Often the ideas that others have about our identities as people of color can be harmful. “There are a lot of stories that historically have been written about us but not by us,” as To put it. East West Players has been a national leader in counteracting this tendency, developing so many AAPI writers who fulfill the “by us” mandate that they are now branching out beyond “about us.” As To said, “EWP is commissioning artists and writing about things beyond Eastern Asian culture.”
Dr. Hodges Persley pointed out that authenticity is subjective to each person’s experience. “We are authentic to ourselves,” she said, “because we have a mission and vision to serve and build Black artists in our community and to create opportunities and to overcome barriers and systemic inequities.”
“At Alter,” Burbano said, “what you see is what you get, and we encourage the free flow of ideas, learning new things with open hearts, even when the truth might be difficult or painful. We try to be honest and vulnerable and encourage those who work with us to do the same.”
Added Native Voices’ Studi, “It is only by having our own Indigenous people tell these stories that we are able to disrupt the stereotypes that have been forced upon us and share a narrative that has often been silenced.”
I can speak to this personally. When I worked with Native Voices on my first play, Bingo Hall, the experience of being around so many other Native theatremakers was invaluable. It showed me that it is possible to tell Native stories on the American stage authentically and unapologetically.
So how do we as theatremakers tell stories that are for us, by us? We asked each of these companies what it means to them to center their community.
“New voices!” enthused Burbano. “As literary manager, my job is to open the world up to new and unheard voices who deserve to have a space carved out for them in the theatre. I strive to make the space for them so our writers and creators can do just that: create without having to navigate and compromise with a process that feels strained and not nurturing.”
Said To, “EWP looks different than it did in 1965, but it’s still run by people who very strongly believe in the mission.” This makes all the difference, she added: “If you are not passionate, the work that you create does not reflect the work others want to see within the community. That’s why it’s so important to have work ‘for us, by us’—because we are the audience.”

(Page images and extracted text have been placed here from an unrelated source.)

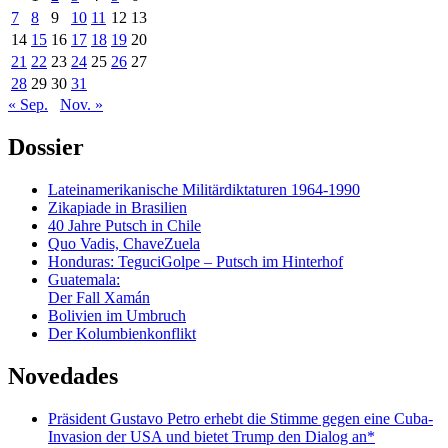
7
8
9
10
11
12
13
14
15
16
17
18
19
20
21
22
23
24
25
26
27
28
29
30
31
« Sep.
Nov. »
Dossier
Lateinamerikanische Militärdiktaturen 1964-1990
Zikapiade in Brasilien
40 Jahre Putsch in Chile
Quo Vadis, ChaveZuela
Honduras: TeguciGolpe – Putsch im Hinterhof
Guatemala:
Der Fall Xamán
Bolivien im Umbruch
Der Kolumbienkonflikt
Novedades
Präsident Gustavo Petro erhebt die Stimme gegen eine Cuba-
Invasion der USA und bietet Trump den Dialog an*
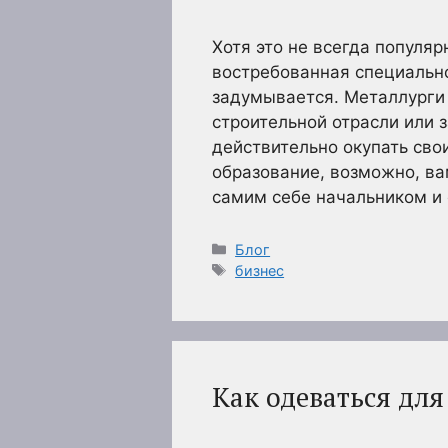
Хотя это не всегда популя
востребованная специально
задумывается. Металлурги 
строительной отрасли или 
действительно окупать сво
образование, возможно, ва
самим себе начальником и
Рубрики
Блог
Метки
бизнес
Как одеваться для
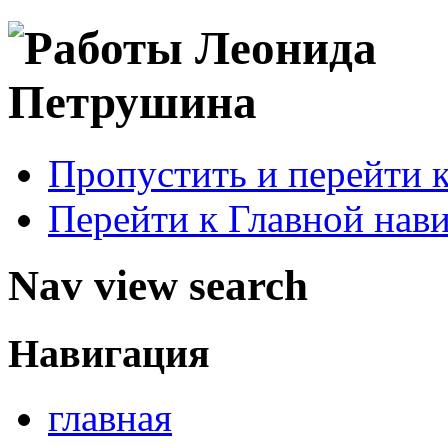
Пропустить и перейти 
Перейти к Главной нав
Nav view search
Навигация
главная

For Dr. Hodges Persley, work that is “for us, by us” is characterized by urgency. “I am continuously inspired by the work of W.E.B. Du Bois, who gave us that quotation of theatre by, about, for, and near Black artists. Du Bois wanted the theatre to be a space where community could learn about social, cultural, and political injustices as much as he wanted theatre that could entertain. Theatre was urgent for Du Bois, and it is for us.”
I know our theatre can hold this duality. Pueblo Revolt is about Indigenous joy, but also has a sense of urgency in the decolonial discussions. If it weren’t for the authentic space of AlterLab, I wouldn’t have had the courage to write it. And it is because of brave BIPOC theatres like these, who believe that new perspectives from writers of color are urgent, that the American theatre may grow and continue to evolve. Generative spaces are needed now more than ever, and there is great need for community investment. The RECOGNIZE grant is an exciting step in the direction for these theatres to continue to tell authentic stories.
Dillon Chitto is a Mississippi Choctaw, Laguna, and Isleta Pueblo playwright from Santa Fe, New Mexico. He currently lives in Chicago.